Copy out the lines below that hold the word "censorship".

• _DATASET ENTRIES_
++++++++++++++++++++

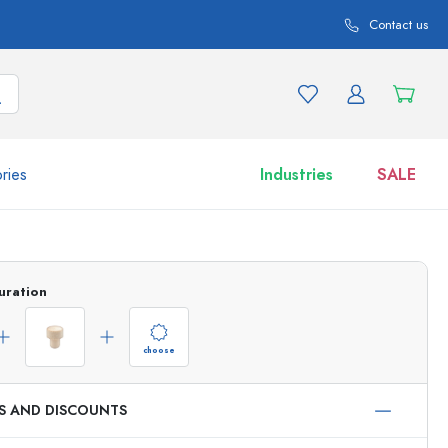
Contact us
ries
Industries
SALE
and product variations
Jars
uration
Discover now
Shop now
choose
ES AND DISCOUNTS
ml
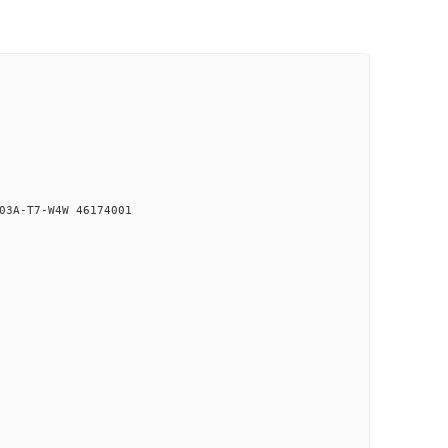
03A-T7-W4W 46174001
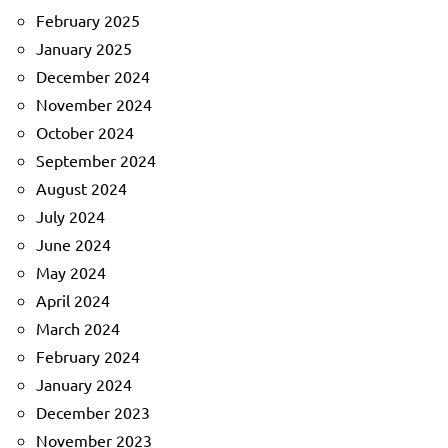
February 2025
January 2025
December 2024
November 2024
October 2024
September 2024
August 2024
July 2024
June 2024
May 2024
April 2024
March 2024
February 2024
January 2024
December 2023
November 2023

++++++++++++++++++++

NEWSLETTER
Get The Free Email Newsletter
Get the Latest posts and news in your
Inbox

++++++++++++++++++++

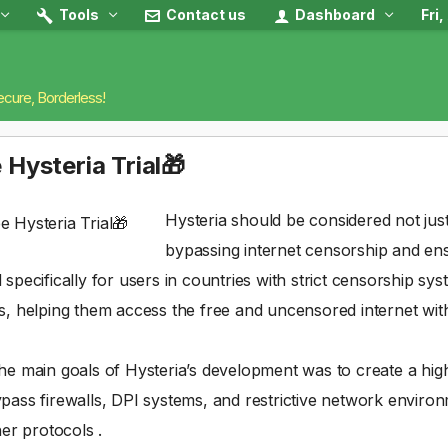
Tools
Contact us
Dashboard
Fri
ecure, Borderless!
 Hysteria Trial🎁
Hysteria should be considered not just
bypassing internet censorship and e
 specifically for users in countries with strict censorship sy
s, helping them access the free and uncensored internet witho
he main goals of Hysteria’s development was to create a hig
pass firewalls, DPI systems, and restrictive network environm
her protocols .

++++++++++++++++++++

• _EXPECTED OUTPUT_
bypassing internet censorship and e
 specifically for users in countries with strict censorship sy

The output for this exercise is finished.